Le sang répandu en masse n'avait pas étanché sa soif inextinguible. Les couteaux luisants avaient enfin repris du service. Les visages étaient déformés par une haine surhumaine, car ils avaient enfin trouvé ce qu'ils cherchaient. Et ils eurent à portée de mains ce qu'ils étaient, car c'étaient les marchands d'armes et leurs forgerons, les bouchers et leurs apprentis, les esclavagistes et leurs gardes-chiourmes, les chefs guerriers et leurs aides de camp, les constructeurs de machine et leurs ingénieurs, les éleveurs à la chaine et leurs producteurs, les proxénètes et leurs putains, les joueurs d'argent et leurs banquiers, les goinfres et leurs gourmands, les politiciens et leurs dupes, les médecins et leurs patients endormis, les mères indignes et leurs enfants battus, les maîtres d'école et leurs élèves, les promoteurs et les agents immobiiliers...Et des centaines, et des centaines d'autres... Tous refusaient les changements par cette manne venue du soleil lui-même. Le vizir s'interposa tel un rempart désuet entre sa flamme et la foule.

" Ecarte-toi! dit l'animal à têtes multiples, sinon tu subiras son sort toi aussi!" La voix bestiale
déformée par d'innombrables gorges rageuses le fit frémir jusqu'aux tréfonds de son être, mais il tint bon, ne reculant pas d'un pouce devant la menace. "Tant que je suis en vie, se dit-il, je tiendrais bon, même si les apparences paraissent ridicules."

Plutôt que de la laisser exposée au danger, il préférait que son corps fût mis en pièces, que
son âme errât à jamais dans les limbes, que son esprit subît les affres de milles damnations éternelles...

" Non, tonna-t-il d'une voix profonde que la terreur faisait vibrer de façon dramatique. Jamais, jamais je ne reculerai! Je suis ce que je suis et vous ne pourrez rien y altérer!"

La foule eut un léger mouvement de recul face à cet héroïsme inattendu.
" Qu'un seul se dresse, qu'il se tienne droit et non plus face à la terre comme une bestiole stupide, et le royaume du ciel est ouvert, prononça lentement la Reine, d'une voix qui semblait venir de l'autre bout de l'univers.

A ce moment, une des cellules bipèdes du monstre hurla, et d'autres hurlèrent à leur tour, car elles ne pouvaient faire autrement de suivre ce qu'elles avaient invoqué. Des mains s'avancèrent dangereusement, des lames scintillèrent, des mécanismes cliquetèrent alors que les armes furent
rechargées, et le feu des torche s'étouffa.
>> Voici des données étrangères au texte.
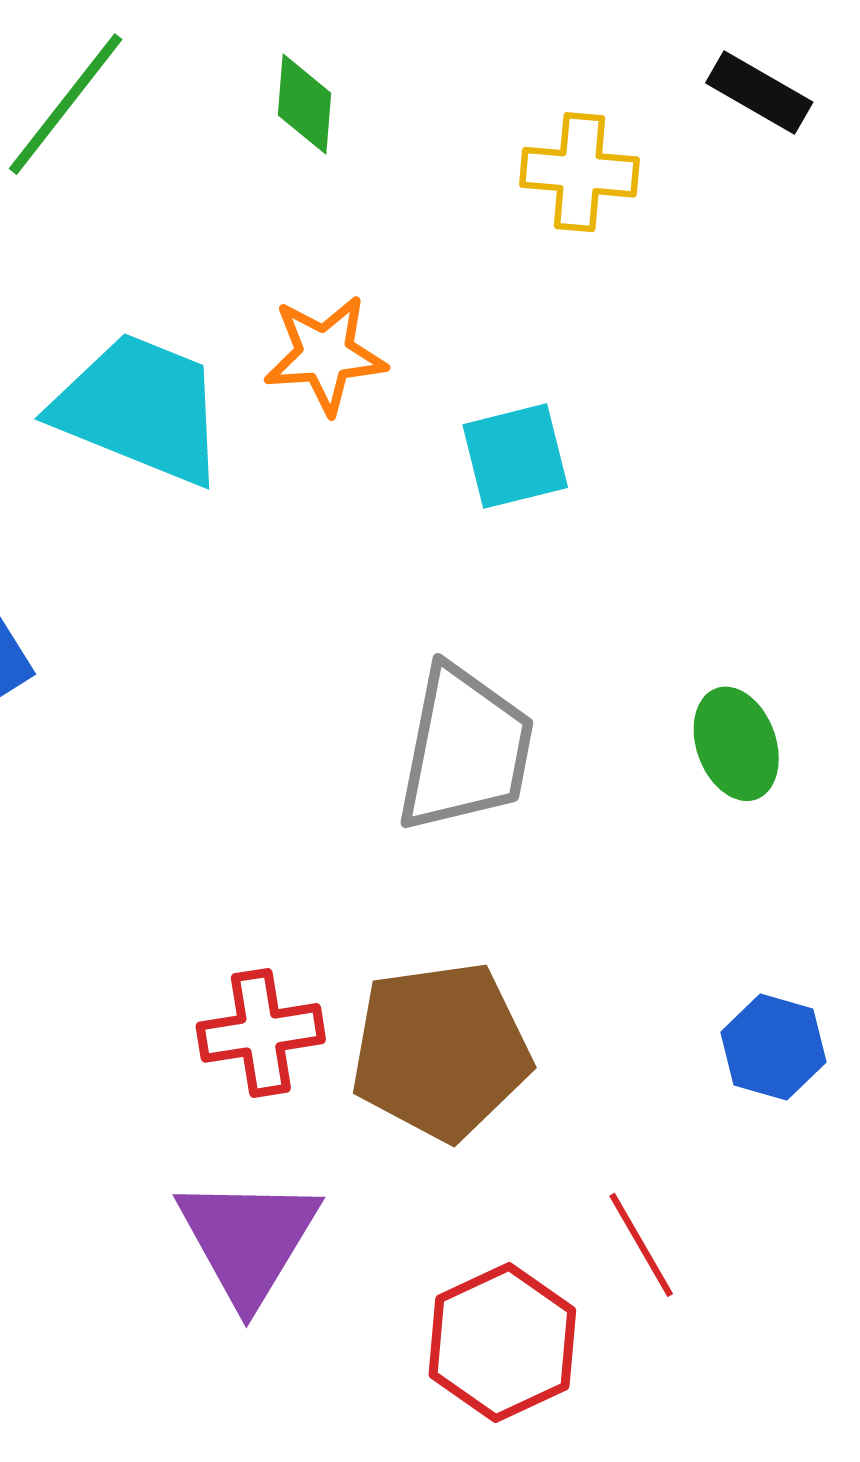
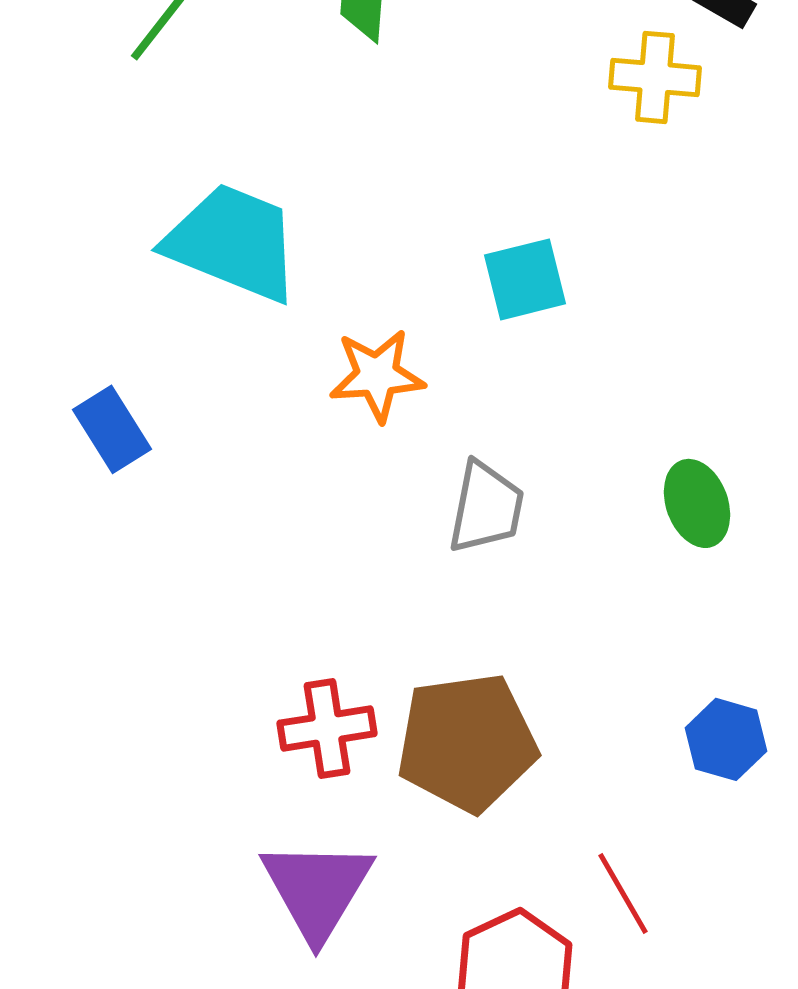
yellow cross: (579, 172) -> (655, 77), moved
orange star: (325, 355) -> (377, 375), moved
gray trapezoid: (465, 749) -> (486, 507), size x0.7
Le vizir, se sachant perdu, fit un pas en direction de la mort aux visages et aux bras innombrables -ces derniers d'un nombre exactement double, ajouta quelqu'un. La Reine rayonna davantage, et sourit malgré la situation et sa beauté illumina la terre... La lumière vacilla dans le ciel, et tomba sur la terre...
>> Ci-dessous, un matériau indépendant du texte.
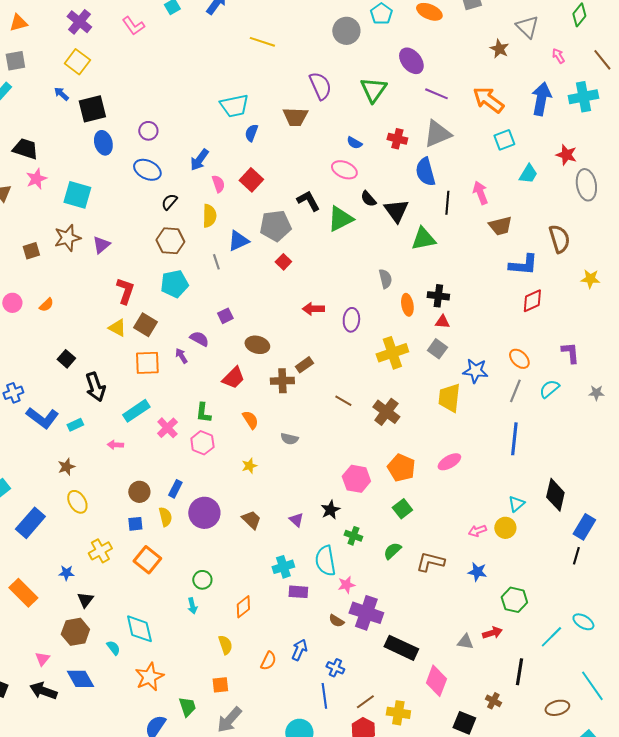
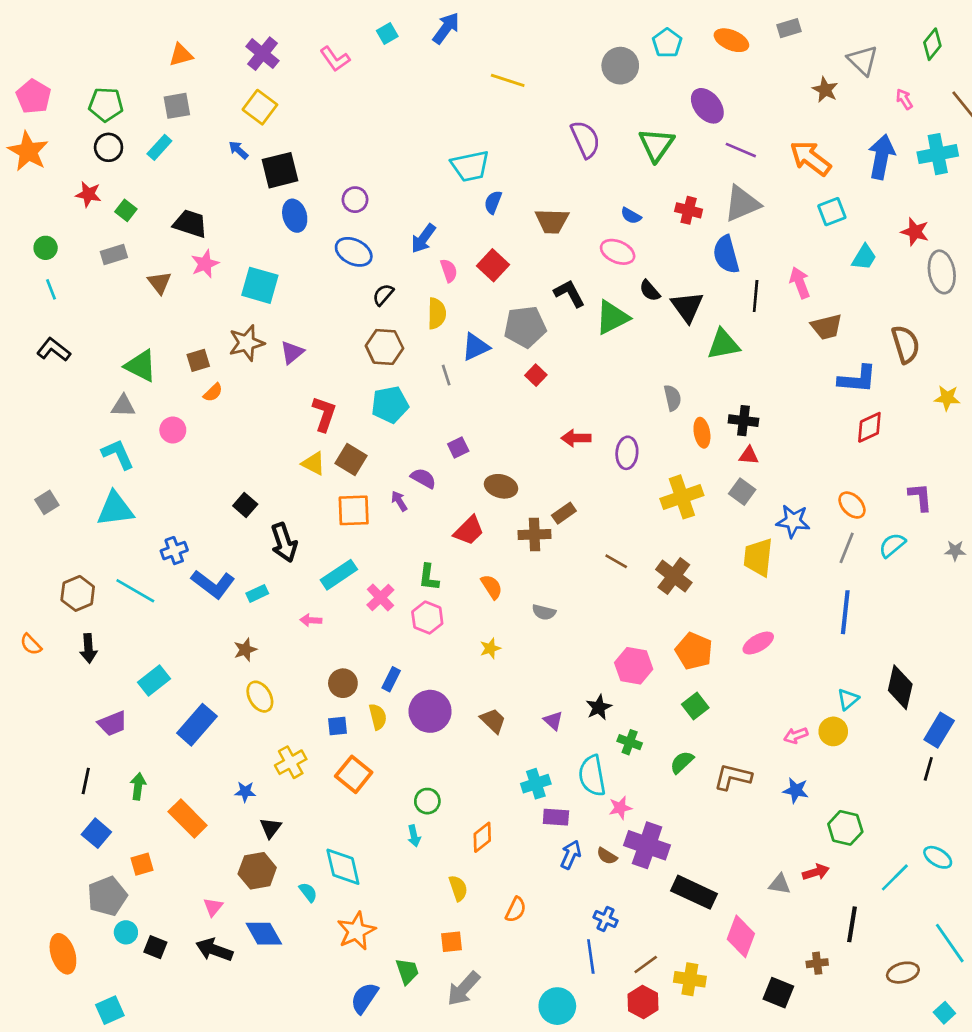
brown trapezoid: (295, 117) -> (552, 221), moved
orange semicircle: (46, 305) -> (213, 393), moved
blue arrow: (299, 650) -> (571, 855), moved
brown cross: (493, 701) -> (817, 963), turned -35

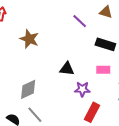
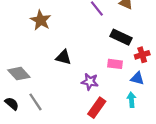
black triangle: (67, 69) -> (63, 57), moved
gray diamond: (28, 89) -> (19, 74), moved, turned 65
 Le vizir, au bout d'un temps inestimable, se rendit compte que curieusement il était encore en vie, et plongé dans les ténèbres. Comme s'il avait battu des paupières, il vit une tache lumineuse devant lui. Il regarda tout autour de lui, mais ne vit rien d'autre. Il ne put se souvenir de comment il était arrivé là. Il se rappelait qu'il avait peut-être perdu quelque chose. D'un pas incertain, selon lui, il avança vers la lumière, à moins que cela ne fût le contraire. Elle l'entoura d'une certaine manière, et il revit une image qui l'emplit de joie, car c'était une belle image, et qu'il savait que c'en était une.

De nulle part, cela dit:

" Viens, approche, et écoute l'histoire que tu vas écrire au passé.
- Où suis-je, demanda-t-il d'une voix d'enfant.
- Qu'importe, puisque tu es..."

Malgré son appréhension, il s'approcha davantage jusqu'à se fondre dans la lumière.

" Tu es courageux, mon enfant, courageux comme l'amour. Dépouille-toi de ces guenilles, et prépare-toi à renaître à nouveau, sous une nouvelle forme, car tu as encore beaucoup à apprendre. Avant que tu ne suives un nouveau cycle, écoute l'histoire que tu vas écrire et que je connais déjà, car ce qui est écrit est déjà réalisé et ce qui se réalise est déjà écrit."